Since the Supreme Court overturned the Defense of Marriage Act, commonly known as DOMA, many same-sex couples have reacted by taking advantage of the new immigration benefits that became available overnight. Others have been skeptical and somehow led to believe that DOMA only applied to certain individuals who were already married in a marriage equality state. Despite statements by the Obama administration, articles by constitutional lawyers, and wide-ranging reports from the media, some still refuse to believe because it sounds “too good to be true.”
On July 17th, 2013, the Board of Immigration Appeals (BIA), the body responsible for appellate review of all immigration matters nationwide, handed down a decision that makes it clear that all provisions of the Immigration and Naturalization Act must recognize same-sex couples. While the Board was in the midst of an appeal by a same-sex couple lawfully married in Vermont, the DOMA decision was handed down. This instantaneously allowed the BIA to sustain the appeal and remand it for approval of the couple’s immigration benefits. In doing so, the BIA stated,”This ruling is applicable to various provisions of the Act, including, but not limited to [fiancé and fiancée visas], [immigrant visa petitions], [refugee and asylee derivative status],…[cancellation of removal], and [adjustment of status].” Matter of Zeleniak, 26 I&N Dec. 158 (BIA 2013).

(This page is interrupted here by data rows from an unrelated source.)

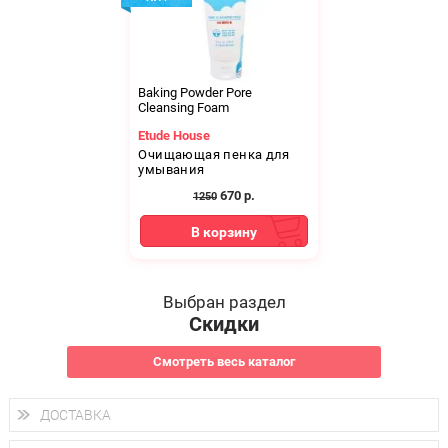
Baking Powder Pore
Cleansing Foam
Etude House
Очищающая пенка для
умывания
670
р.
1250
В корзину
Выбран раздел
Скидки
Смотреть весь каталог
ДОСТАВКА
Доставка осуществляется
по всем городам России.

In short, this means that any benefit or application available to an opposite-sex couple prior to the DOMA decision is now available for same-sex couples. To enjoy these benefits, spouses will need to marry in one of the thirteen states that currently recognize marriage equality. Once married, the federal government will recognize the marriage no matter where the couple lives. They must only have a valid marriage under the law of the state in which it was celebrated.